• Leith

Let's talk about armor.

When you come to your first fight practice there is no expectation that you will have any of your own equipment, though good boots, a cup or jill strap, and knee pads are recommended. Ideally, you should let me know a few days ahead of time if you are coming out for the first time and give me a general idea of your sizing so I can make arrangements if needed to borrow a suit that will fit you.

Once you decide that you want to keep doing this, you will want your own kit. What that looks like may change drastically depending on what sort of historical persona you want to portray (if you already have one in mind), but here's a good baseline to get started.

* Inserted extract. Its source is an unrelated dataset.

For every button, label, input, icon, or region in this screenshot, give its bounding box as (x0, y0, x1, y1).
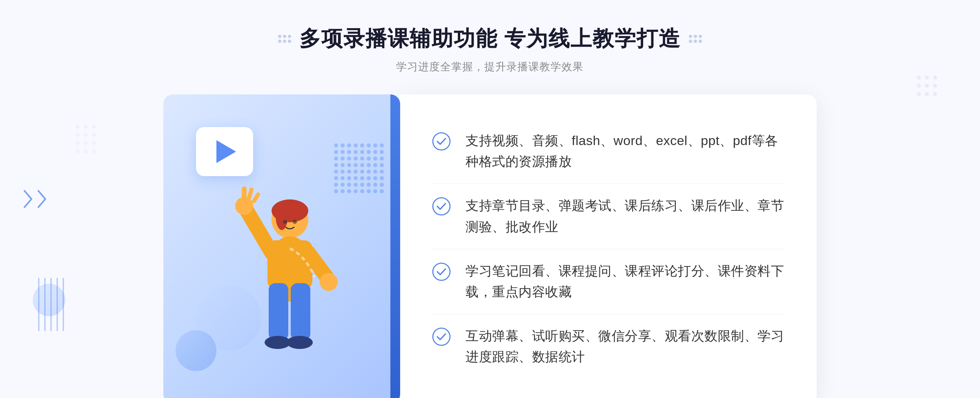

1. Helmet. This is the most important piece of armor and the most finicky in terms of straps and padding. A good basic starter helmet should cost about $150-$300 and have a bar grill for the face. Stainless steel is a good idea in this climate though it does drive up the price. If you don't have a particular time period in mind, a "bascinet" is a good functional style to start with. Thickness should be 14 gauge (mild steel) but 16 gauge is ok for stainless. If you specify "munitions" in your search query that will bring the price down.

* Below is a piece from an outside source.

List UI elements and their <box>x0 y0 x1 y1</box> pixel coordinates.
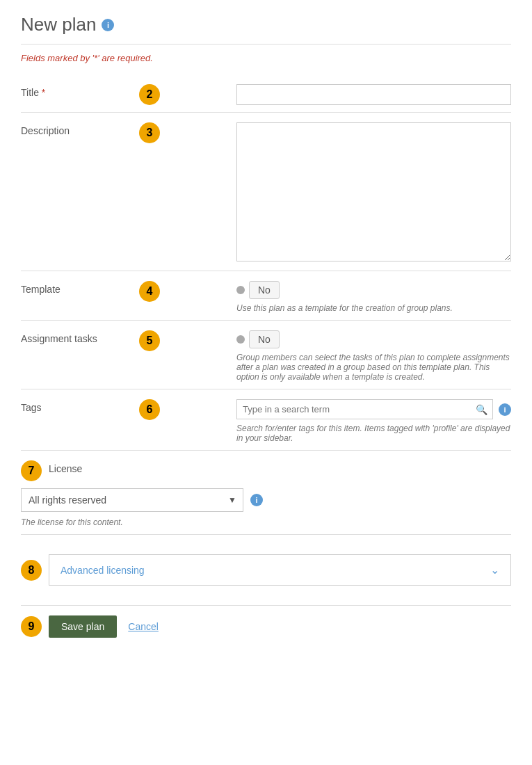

2. Gambeson. This is the padded jacket you wear under your body and arm armor. You can get some pretty decent ones from EBay for $100 or less. Doesn't need to be super thick. Not required but makes all the other pieces more comfortable.

3. Legs. You are going to get hit there a lot. I strongly recommend articulated knees because they do a better job distributing force away from the joint. Many people buy articulated knees and then attach their own leather (often with metal or plastic reinforcement) for the thighs. Bokalos armory has some good inexpensive choices http://www.bokalosarmoury.com/elbowsknees.htm Full metal legs are fine too. Covering the upper half of the shin is a good idea. The lower half is unnecessary.

4. Arms. Arms can be tricky because you don't want them to weight you down. All leather is fine if you have enough padding underneath, and a good choice if you're making your own. Articulated metal is good if it's not too heavy - I recommend 18 gauge mild or 20 gauge stainless, or possibly aluminum. Another good choice is an articulated metal elbow with leather forearms and uppers. Again, search for munitions grade to keep the price reasonable. Also, female fighters should make sure to have more than just leather on their forearms due to thinner bones.

5. Neck. The piece that covers your neck is called a "gorget", and any sca-legal gorget should be fine. Leather is ok if it's padded well enough, and leather gorgets are fairly easy t o make. Something with a rigid piece that laps down over the sternum is better than a simple "dog collar" because it will resist being pressed up into your neck. Avoid anything that extends too far out to the side because it will impair your shoulder movement. Having a chainmail or leather drape that hangs off the bottom of your helmet stops most of the neck hits.

6. Hands. The safest and cheapest thing for your hands is a "demi-gauntlet" inside a "basket hilt." The demi covers your wrist, back of hand, and about 1/2 of your thumb. The basket hilt is attached to your sword and covers the rest. There are some very popular molded plastic cup hilts you can buy for under $30 (http://store.fastcommerce.com/icefalcon/hilts-and-misc-items-ff80808117344aab011752db5ac20169-c.html) or lots of metal ones to choose from starting around $45. For your demi I recommend leather or mixed leather and metal.

7. Body and shoulders. These are the easiest pieces to make, and can be done in plastic without looking horrible. You should be able to get all the supplies you need for under $50.